Canada's Food Guide and Sustainability

Angela Lee, Professor Heather McLeod-Kilmurray, and Professor Nathalie Chalifour have published an op ed on Canada's Food Guide, arguing that sustainability considerations should feature more prominently in the current revision process.

The team highlight the fact that our daily food choices have broad-ranging impacts -- not only on our health, but also our environment. Drawing on the recent experiences of other countries, such as Sweden and Brazil, the op ed suggests that eating well is about more than just nutrition, and that the current revision process presents an important opportunity to help inculcate a more sustainable way of eating that can benefit individual consumers, local food producers, and our shared environment.

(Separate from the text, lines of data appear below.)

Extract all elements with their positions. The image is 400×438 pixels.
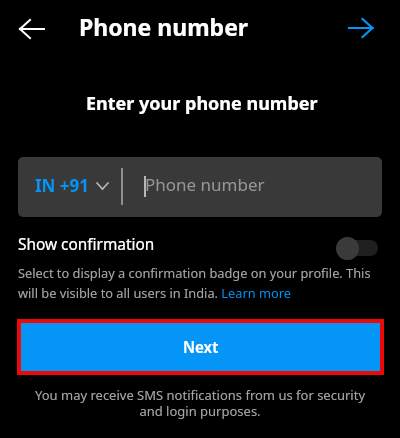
button[interactable]: Show confirmation bbox=[18, 230, 155, 258]
button[interactable]: Learn more bbox=[221, 285, 290, 301]
button[interactable]: IN +91 bbox=[18, 157, 121, 217]
staticText: Phone number bbox=[145, 173, 265, 196]
button[interactable]: Show confirmation toggle bbox=[336, 236, 378, 260]
staticText: Next bbox=[183, 337, 219, 358]
button[interactable]: Back bbox=[12, 9, 52, 49]
staticText: Show confirmation bbox=[18, 234, 155, 255]
staticText: You may receive SMS notifications from u… bbox=[30, 386, 370, 420]
button[interactable]: Phone number bbox=[123, 157, 382, 217]
staticText: Enter your phone number bbox=[86, 91, 318, 116]
staticText: IN +91 bbox=[35, 174, 90, 197]
staticText: Phone number bbox=[79, 11, 249, 42]
staticText: Select to display a confirmation badge o… bbox=[18, 264, 378, 301]
button[interactable]: Next bbox=[21, 323, 380, 371]
button[interactable]: Next bbox=[341, 8, 381, 48]
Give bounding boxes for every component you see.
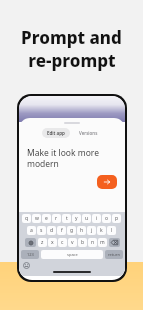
button[interactable]: v [68, 238, 77, 247]
staticText: a [30, 227, 33, 234]
staticText: Versions [79, 130, 98, 136]
staticText: g [70, 227, 74, 234]
button[interactable]: w [32, 214, 41, 223]
staticText: o [105, 215, 109, 222]
button[interactable]: g [67, 226, 76, 235]
button[interactable]: space [41, 250, 103, 259]
staticText: space [67, 252, 78, 257]
button[interactable]: z [38, 238, 47, 247]
staticText: m [100, 239, 105, 246]
staticText: y [75, 215, 78, 222]
button[interactable]: h [77, 226, 86, 235]
button[interactable]: y [72, 214, 81, 223]
staticText: c [61, 239, 64, 246]
button[interactable]: p [112, 214, 121, 223]
button[interactable]: Send prompt [97, 175, 117, 189]
staticText: n [91, 239, 95, 246]
button[interactable]: l [107, 226, 116, 235]
button[interactable]: Versions [74, 128, 103, 138]
staticText: f [61, 227, 63, 234]
button[interactable]: j [87, 226, 96, 235]
staticText: Prompt and [21, 26, 122, 49]
other: Shift [28, 240, 34, 246]
button[interactable]: Delete [109, 238, 120, 247]
staticText: k [100, 227, 103, 234]
button[interactable]: f [57, 226, 66, 235]
staticText: v [71, 239, 74, 246]
staticText: re-prompt [28, 49, 116, 72]
staticText: r [55, 215, 58, 222]
button[interactable]: t [62, 214, 71, 223]
button[interactable]: x [48, 238, 57, 247]
staticText: u [85, 215, 89, 222]
button[interactable]: Shift [25, 238, 36, 247]
staticText: 123 [27, 252, 34, 257]
staticText: return [108, 252, 120, 257]
staticText: q [25, 215, 29, 222]
staticText: b [81, 239, 85, 246]
staticText: Edit app [47, 130, 65, 136]
staticText: s [40, 227, 43, 234]
staticText: w [35, 215, 39, 222]
button[interactable]: b [78, 238, 87, 247]
button[interactable]: o [102, 214, 111, 223]
button[interactable]: c [58, 238, 67, 247]
button[interactable]: i [92, 214, 101, 223]
staticText: x [51, 239, 54, 246]
staticText: p [115, 215, 119, 222]
button[interactable]: return [105, 250, 123, 259]
button[interactable]: m [98, 238, 107, 247]
staticText: d [50, 227, 54, 234]
staticText: z [41, 239, 44, 246]
button[interactable]: k [97, 226, 106, 235]
button[interactable]: Edit app [42, 128, 70, 138]
button[interactable]: r [52, 214, 61, 223]
button[interactable]: u [82, 214, 91, 223]
button[interactable]: q [22, 214, 31, 223]
button[interactable]: a [27, 226, 36, 235]
button[interactable]: s [37, 226, 46, 235]
staticText: e [45, 215, 48, 222]
button[interactable]: 123 [21, 250, 39, 259]
other: Delete [111, 240, 118, 245]
staticText: j [91, 227, 93, 234]
button[interactable]: Emoji keyboard [23, 262, 30, 269]
staticText: l [111, 227, 113, 234]
button[interactable]: n [88, 238, 97, 247]
staticText: h [80, 227, 84, 234]
staticText: Make it look more modern [27, 147, 99, 169]
button[interactable]: e [42, 214, 51, 223]
staticText: i [96, 215, 98, 222]
staticText: t [66, 215, 68, 222]
button[interactable]: d [47, 226, 56, 235]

Professor Chalifour on Carbon Taxes

In addition to her publications in academic journals on the timely topic of carbon taxes in Canada, Professor Nathalie Chalifour has recently contributed several op eds to iPolitics regarding this issue. 

In the first, she argues that "the federal government has ample constitutional authority to implement a variety of GHG emissions policies, whether in the form of a national carbon price, a cap on emissions or other regulations", and that "If Ottawa wants to avoid a constitutional challenge from the provinces, it should consider designing the carbon price as a regulatory measure justified as something other than a pure tax."

In a later piece, she argues that "Ottawa also has the authority to establish the recently announced minimum carbon price floor. The key is to carefully design the policy so it falls within the parameters of a relevant constitutional power and in a way that avoids unnecessary intrusions onto provincial turf."